Task directions
Report every line below that has the string "danois" in it.

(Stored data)

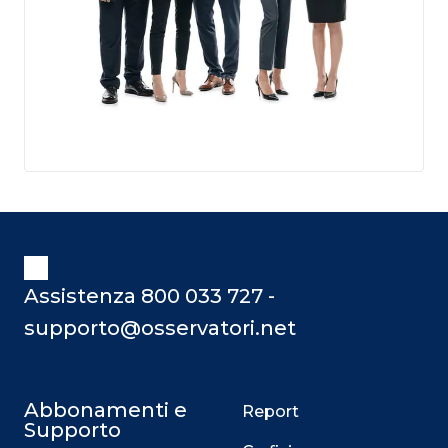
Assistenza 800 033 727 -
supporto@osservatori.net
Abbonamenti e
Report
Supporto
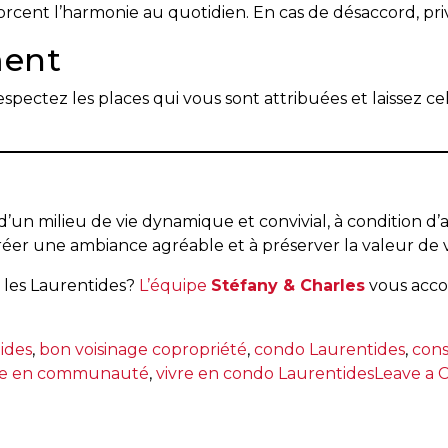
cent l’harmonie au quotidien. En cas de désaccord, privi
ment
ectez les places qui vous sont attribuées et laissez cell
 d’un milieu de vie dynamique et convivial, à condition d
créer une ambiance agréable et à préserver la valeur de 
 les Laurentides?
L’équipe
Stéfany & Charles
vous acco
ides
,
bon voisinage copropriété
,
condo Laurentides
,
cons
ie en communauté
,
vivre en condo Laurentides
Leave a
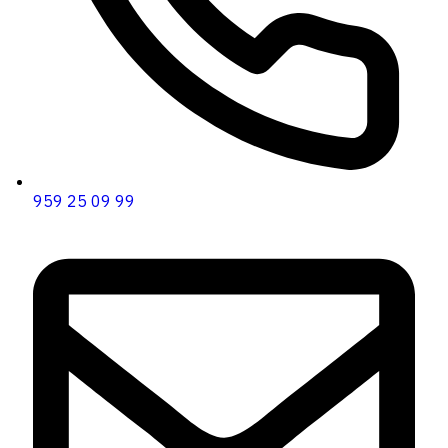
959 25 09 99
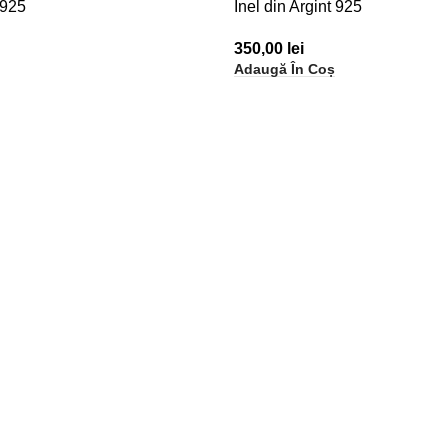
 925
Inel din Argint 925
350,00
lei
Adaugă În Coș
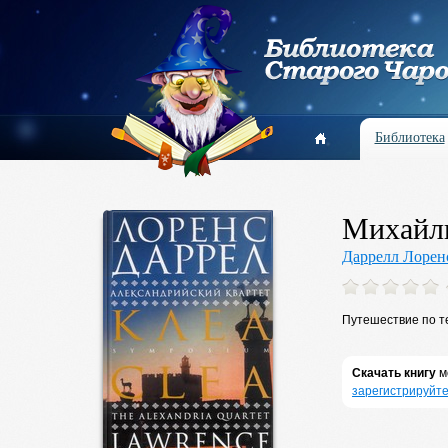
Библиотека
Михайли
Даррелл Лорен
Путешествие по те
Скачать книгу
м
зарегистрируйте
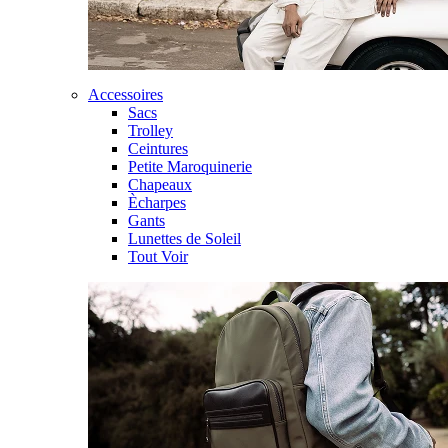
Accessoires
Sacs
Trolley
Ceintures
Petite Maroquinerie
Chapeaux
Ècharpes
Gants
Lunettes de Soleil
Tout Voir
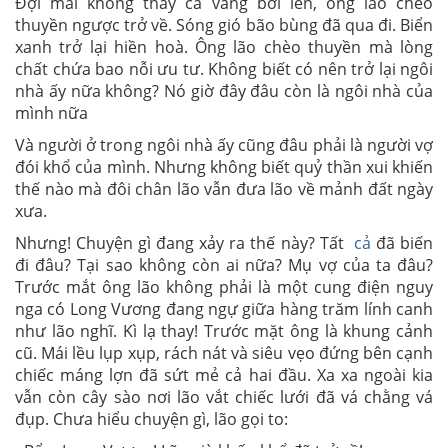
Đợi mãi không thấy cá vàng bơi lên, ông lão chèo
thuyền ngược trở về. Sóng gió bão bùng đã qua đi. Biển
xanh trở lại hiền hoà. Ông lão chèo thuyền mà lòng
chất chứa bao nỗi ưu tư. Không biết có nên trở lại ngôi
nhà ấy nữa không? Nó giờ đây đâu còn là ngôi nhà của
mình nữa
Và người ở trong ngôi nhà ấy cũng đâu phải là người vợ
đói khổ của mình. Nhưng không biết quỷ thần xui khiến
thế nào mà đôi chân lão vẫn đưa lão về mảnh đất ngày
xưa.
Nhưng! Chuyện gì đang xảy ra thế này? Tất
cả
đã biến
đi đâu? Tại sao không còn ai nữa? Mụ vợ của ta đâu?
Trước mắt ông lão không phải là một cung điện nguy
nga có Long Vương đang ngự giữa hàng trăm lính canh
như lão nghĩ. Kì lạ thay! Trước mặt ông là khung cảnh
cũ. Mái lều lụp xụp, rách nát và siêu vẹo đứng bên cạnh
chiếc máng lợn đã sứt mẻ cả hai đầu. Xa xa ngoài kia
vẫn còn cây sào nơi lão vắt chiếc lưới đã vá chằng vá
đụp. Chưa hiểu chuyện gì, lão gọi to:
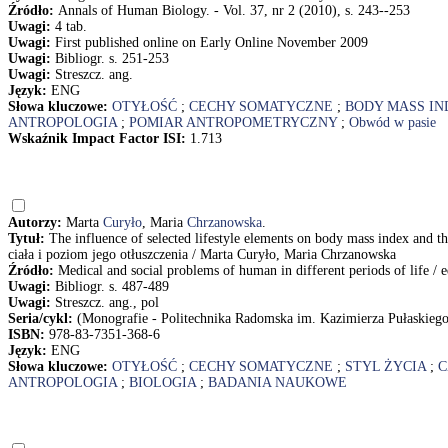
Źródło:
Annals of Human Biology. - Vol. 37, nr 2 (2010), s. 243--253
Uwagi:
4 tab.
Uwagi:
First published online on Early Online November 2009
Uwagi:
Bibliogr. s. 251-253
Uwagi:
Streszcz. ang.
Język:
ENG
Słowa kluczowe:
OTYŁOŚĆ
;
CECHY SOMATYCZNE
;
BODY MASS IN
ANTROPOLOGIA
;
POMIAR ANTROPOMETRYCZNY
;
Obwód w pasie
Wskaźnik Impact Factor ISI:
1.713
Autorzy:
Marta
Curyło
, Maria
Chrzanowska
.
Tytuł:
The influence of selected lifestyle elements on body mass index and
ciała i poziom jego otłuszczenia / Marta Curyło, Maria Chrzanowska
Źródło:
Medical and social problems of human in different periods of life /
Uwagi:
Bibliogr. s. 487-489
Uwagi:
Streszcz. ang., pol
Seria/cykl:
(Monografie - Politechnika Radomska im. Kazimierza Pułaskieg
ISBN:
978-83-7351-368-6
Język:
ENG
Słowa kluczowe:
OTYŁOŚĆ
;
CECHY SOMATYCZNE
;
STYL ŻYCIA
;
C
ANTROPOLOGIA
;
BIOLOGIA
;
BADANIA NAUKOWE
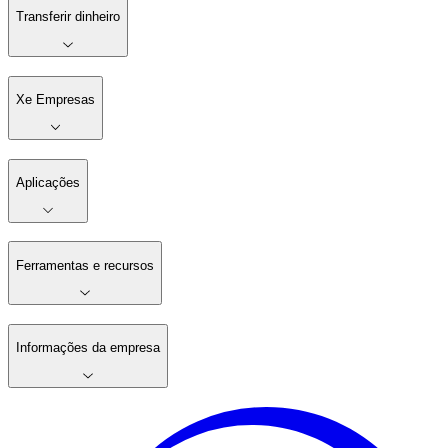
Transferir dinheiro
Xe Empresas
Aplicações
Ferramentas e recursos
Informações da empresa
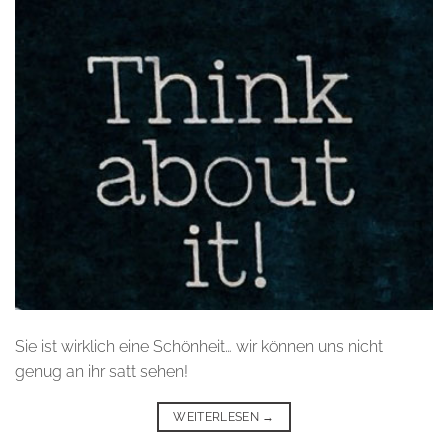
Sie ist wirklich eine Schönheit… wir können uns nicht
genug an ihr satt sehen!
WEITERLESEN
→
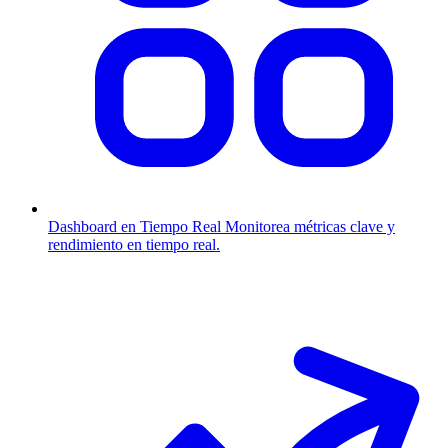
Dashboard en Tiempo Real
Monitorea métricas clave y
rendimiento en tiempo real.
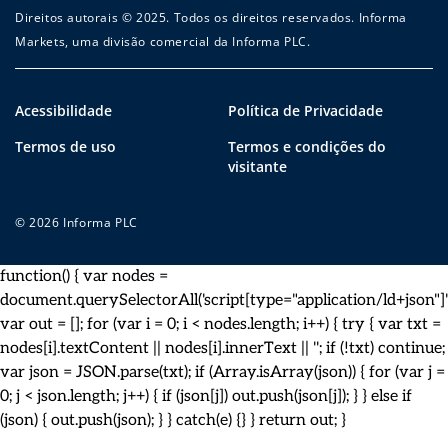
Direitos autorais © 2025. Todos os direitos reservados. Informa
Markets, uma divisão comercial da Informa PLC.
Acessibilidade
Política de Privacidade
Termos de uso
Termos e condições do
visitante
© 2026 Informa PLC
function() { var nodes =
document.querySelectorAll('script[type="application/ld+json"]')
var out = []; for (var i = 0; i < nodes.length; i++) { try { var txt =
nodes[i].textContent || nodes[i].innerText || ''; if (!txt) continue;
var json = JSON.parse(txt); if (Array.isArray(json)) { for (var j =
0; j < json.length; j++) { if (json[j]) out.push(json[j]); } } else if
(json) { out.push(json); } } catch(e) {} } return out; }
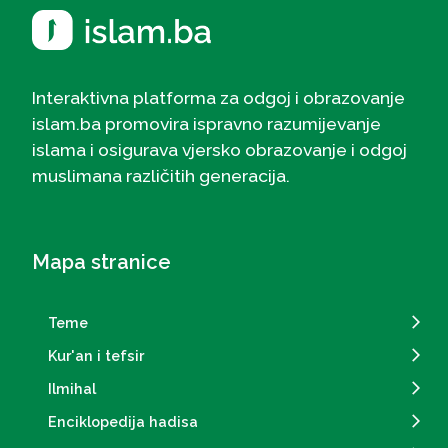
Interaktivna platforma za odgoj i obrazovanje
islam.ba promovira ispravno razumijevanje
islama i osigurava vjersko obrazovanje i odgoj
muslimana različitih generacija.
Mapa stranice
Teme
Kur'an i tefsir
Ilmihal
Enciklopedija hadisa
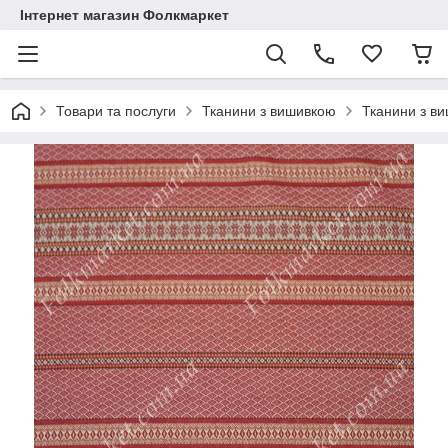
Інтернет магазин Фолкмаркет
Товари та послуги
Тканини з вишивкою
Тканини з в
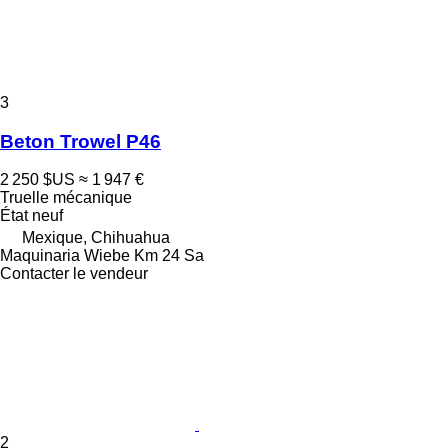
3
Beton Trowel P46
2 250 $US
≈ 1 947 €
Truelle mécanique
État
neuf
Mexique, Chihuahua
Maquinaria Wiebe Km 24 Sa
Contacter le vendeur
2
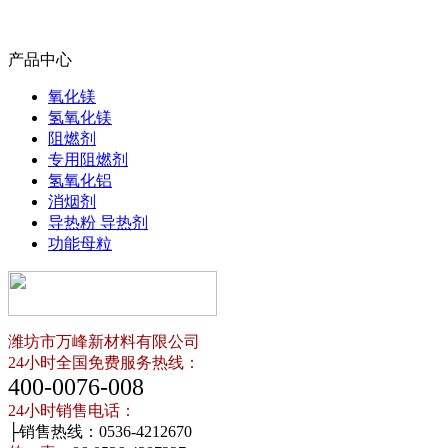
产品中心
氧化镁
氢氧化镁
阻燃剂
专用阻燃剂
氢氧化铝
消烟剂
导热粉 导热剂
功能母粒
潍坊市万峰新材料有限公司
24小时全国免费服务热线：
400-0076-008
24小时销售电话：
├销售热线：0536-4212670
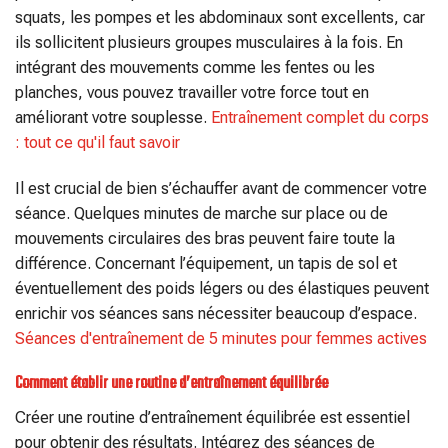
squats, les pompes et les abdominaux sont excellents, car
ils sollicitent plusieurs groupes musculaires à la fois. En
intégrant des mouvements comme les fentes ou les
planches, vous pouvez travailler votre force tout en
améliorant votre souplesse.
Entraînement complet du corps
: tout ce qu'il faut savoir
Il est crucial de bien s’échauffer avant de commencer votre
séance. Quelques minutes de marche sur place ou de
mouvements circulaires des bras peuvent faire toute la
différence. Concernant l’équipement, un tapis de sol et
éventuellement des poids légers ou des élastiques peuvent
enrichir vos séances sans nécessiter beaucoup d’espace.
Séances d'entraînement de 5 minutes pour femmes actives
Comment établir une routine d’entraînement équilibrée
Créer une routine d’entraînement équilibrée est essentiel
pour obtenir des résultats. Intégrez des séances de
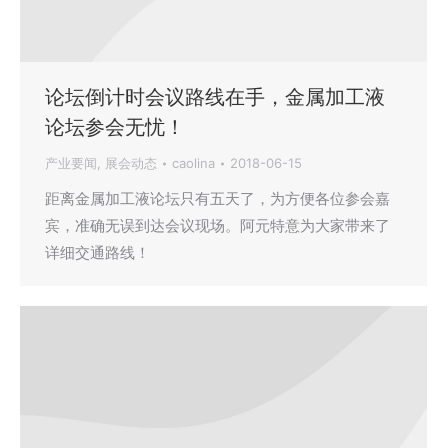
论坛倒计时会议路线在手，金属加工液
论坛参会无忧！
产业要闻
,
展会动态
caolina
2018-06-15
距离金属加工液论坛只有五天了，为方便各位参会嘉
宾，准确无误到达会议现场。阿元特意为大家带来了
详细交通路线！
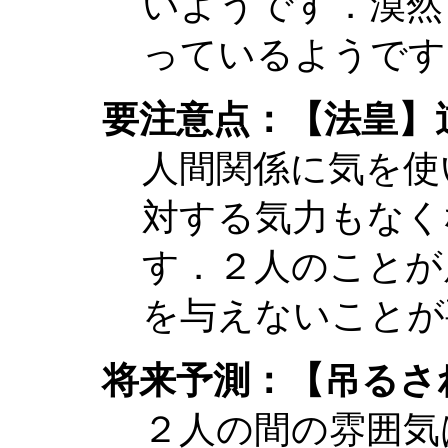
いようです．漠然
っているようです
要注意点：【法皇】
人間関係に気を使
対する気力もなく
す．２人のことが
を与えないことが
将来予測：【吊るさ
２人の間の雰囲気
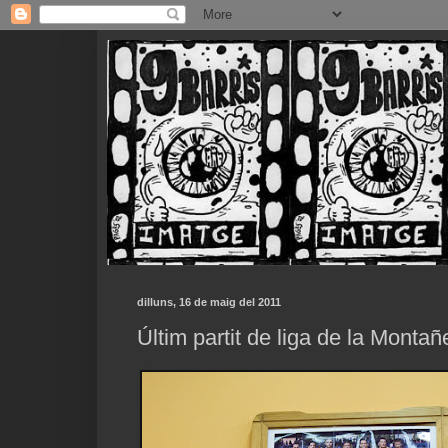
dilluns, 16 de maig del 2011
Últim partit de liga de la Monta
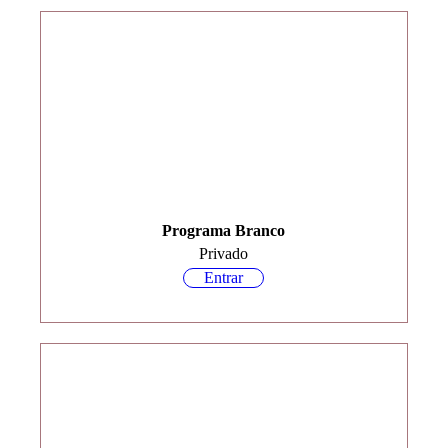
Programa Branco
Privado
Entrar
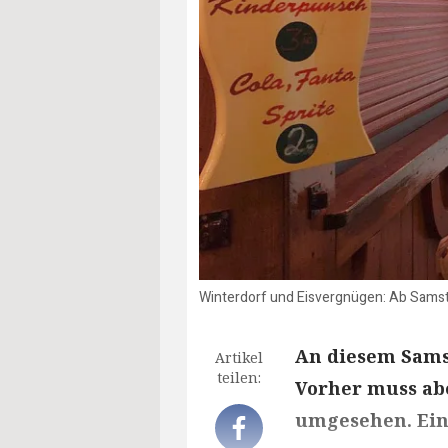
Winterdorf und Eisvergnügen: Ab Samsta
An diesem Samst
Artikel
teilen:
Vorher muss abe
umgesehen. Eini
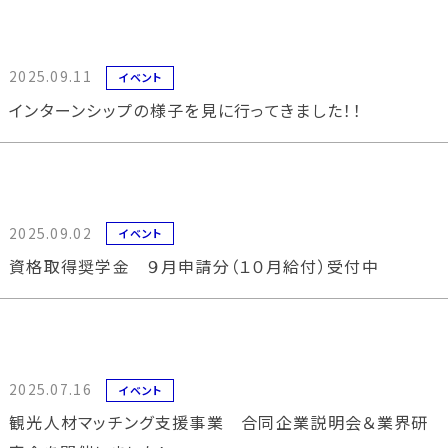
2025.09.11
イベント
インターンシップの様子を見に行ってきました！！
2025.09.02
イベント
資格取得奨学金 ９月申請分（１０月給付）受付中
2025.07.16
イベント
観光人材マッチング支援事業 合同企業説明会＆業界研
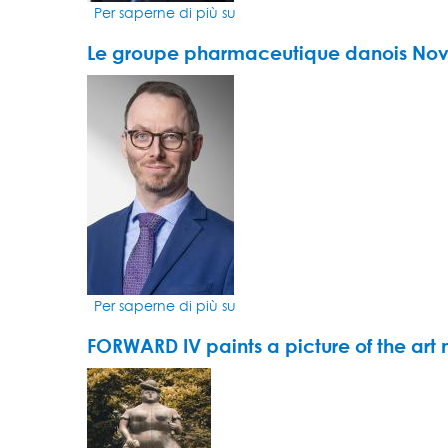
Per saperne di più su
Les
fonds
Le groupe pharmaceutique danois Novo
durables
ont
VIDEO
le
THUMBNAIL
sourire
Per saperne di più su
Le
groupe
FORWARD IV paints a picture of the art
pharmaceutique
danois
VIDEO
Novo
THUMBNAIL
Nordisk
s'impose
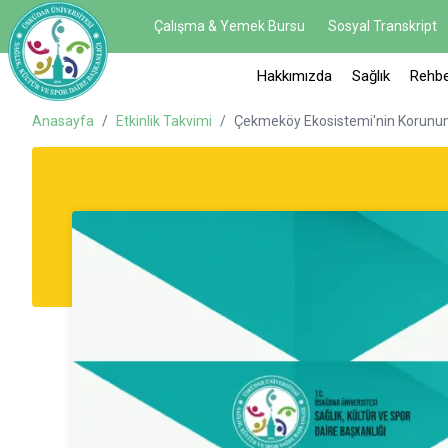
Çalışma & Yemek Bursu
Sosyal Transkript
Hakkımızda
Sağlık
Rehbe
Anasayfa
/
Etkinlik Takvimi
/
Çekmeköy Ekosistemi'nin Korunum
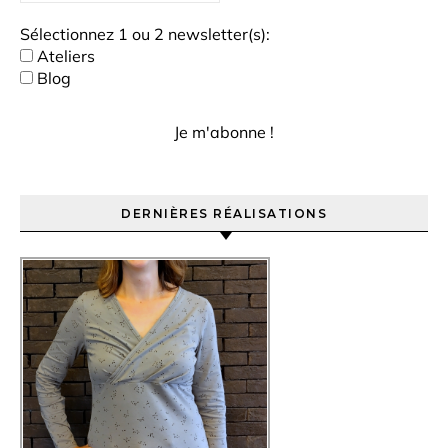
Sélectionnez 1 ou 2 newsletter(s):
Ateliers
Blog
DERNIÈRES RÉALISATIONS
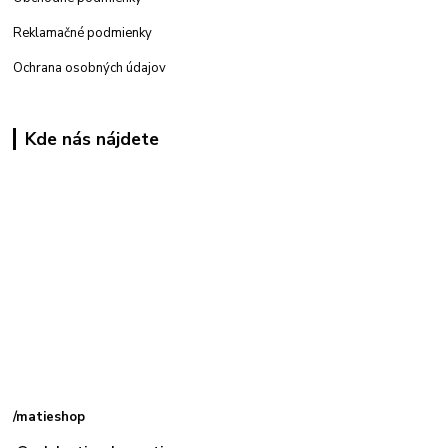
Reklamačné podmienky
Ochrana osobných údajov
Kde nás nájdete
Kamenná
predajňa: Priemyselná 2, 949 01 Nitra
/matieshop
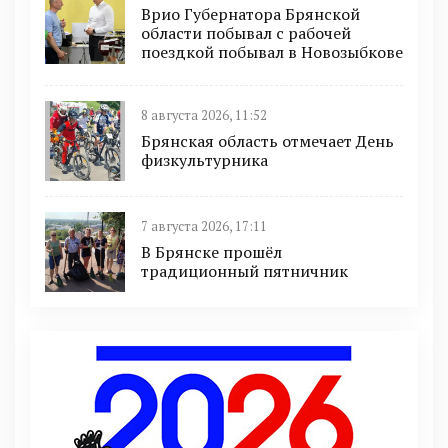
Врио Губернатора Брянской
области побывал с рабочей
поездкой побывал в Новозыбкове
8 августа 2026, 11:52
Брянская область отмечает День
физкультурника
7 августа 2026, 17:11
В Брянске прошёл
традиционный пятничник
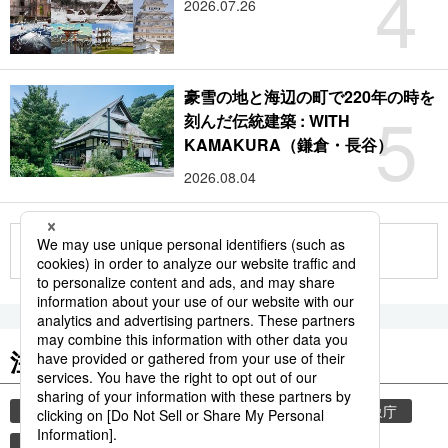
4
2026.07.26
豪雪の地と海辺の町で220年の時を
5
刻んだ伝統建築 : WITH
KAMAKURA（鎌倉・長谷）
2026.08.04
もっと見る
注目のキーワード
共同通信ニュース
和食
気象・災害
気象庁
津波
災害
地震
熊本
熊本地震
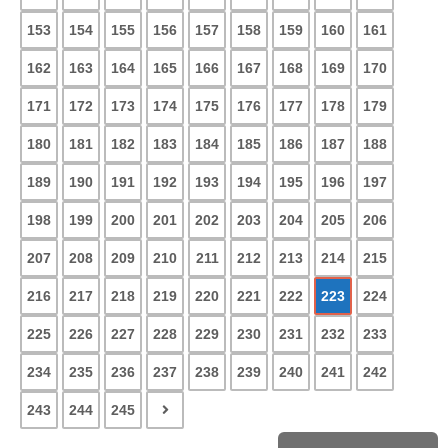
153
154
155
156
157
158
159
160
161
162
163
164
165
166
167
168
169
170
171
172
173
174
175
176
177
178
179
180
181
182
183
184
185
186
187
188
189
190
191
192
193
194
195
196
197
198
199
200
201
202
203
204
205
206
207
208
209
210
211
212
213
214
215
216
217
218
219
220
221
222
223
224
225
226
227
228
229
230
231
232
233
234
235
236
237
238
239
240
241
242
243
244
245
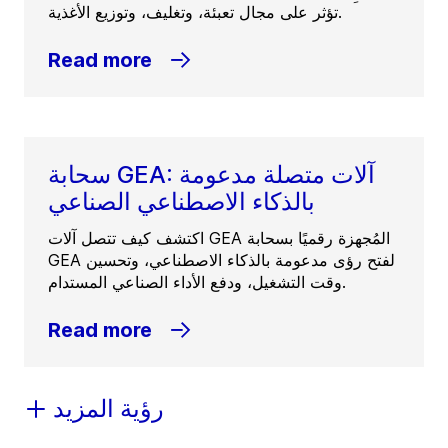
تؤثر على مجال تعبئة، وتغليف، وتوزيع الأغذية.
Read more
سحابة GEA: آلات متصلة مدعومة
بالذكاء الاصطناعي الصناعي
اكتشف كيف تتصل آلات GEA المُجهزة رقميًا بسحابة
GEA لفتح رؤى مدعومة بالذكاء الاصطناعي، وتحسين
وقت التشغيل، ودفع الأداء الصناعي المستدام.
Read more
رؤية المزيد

Problem solution
Le groupe pharmaceutique danois Novo
danois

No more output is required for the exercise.